Research about the Endotoxin Detection System Using of Quartz Crystal Microbalance

摘要

Hemodialysis is the most popular treatment method for chronic renal failure. However, hemodialysis patients must continue the treatment throughout their life spans; and long-term extracorporeal dialysis can lead to various complications and diseases, such as, for example, dialysis-related amyloidosis, which is one of the major refractory complications associated with dialysis and has recently been linked to endotoxin. Endotoxin is one of the major components of the cell walls of gram-negative bacteria; they have various biological activities. In addition, it is known that some amount of endotoxin exists in the living environment, and medicines are often contaminated with endotoxin. Dialysis-related amyloidosis results from the use of dialyzing fluids contaminated with endotoxin. This shows the importance of the detection and removal of endotoxin from dialyzing fluids.
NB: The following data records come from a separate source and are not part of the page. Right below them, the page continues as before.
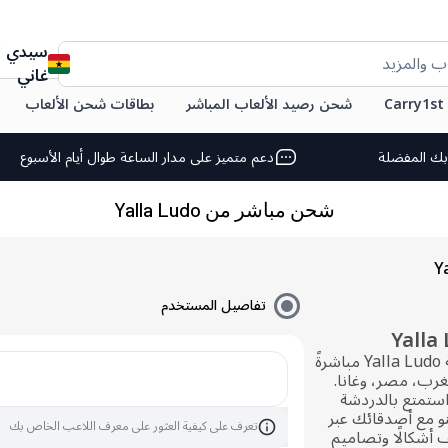
سيدي
ب والمزيد
غاني
C
شحن رصيد الألعاب المباشر
بطاقات شحن الألعاب
بك المفضلة
دعم متميز على مدار الساعة طوال أيام الأسبوع
شحن مباشر من Yalla Ludo
تفاصيل المستخدم
يمكنك بسهولة شراء رصيد جواهر لعبة Yalla Ludo مباشرةً
مغرب، مصر، وغانا.
استمتع بالدردشة
ينو مع أصدقائك عبر
تعرف على كيفية العثور على معرف اللاعب الخاص بك
 أشكالًا وتصاميم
Currently, limulus amebocyte lysate (LAL) tests are used to detect the presence of endotoxin. However, there are several methodologies to conduct this test, for example, the gelatinization method, turbidimetric assay method, colorimetric assay method, and fluoroscopic method. And each of these requires 30-60 min for completion. Thus, LAL tests cannot be used as for real-time endotoxin detection, and a new detection method is necessary. In this research, we studied the adsorption reaction between ε-polylysine and endotoxin. ε-polylysine is a straight-chain molecule comprising 25-30 lysine residues; it is used as an antimicrobial agent and, moreover, cellulose beads with immobilized ε-polylysine are used the barrier filters for endotoxin removal. The adsorption of endotoxin on to the immobilized ε-polylysine will cause an increase in mass allowing the existence of endotoxin to be immediately detected with a quartz crystal microbalance (QCM). In this report, the immobilization of ε-polylysine on Au and Si substrates and its adsorptive activity are described. We used X-ray photoelectron spectroscopy (XPS) to confirm the immobilization of ε-polylysine, and atomic force microscopy (AFM) and QCM to measure the adsorptive activity. This molecular adsorption-type endotoxin sensor is aimed toward the realization of a real-time endotoxin detection system.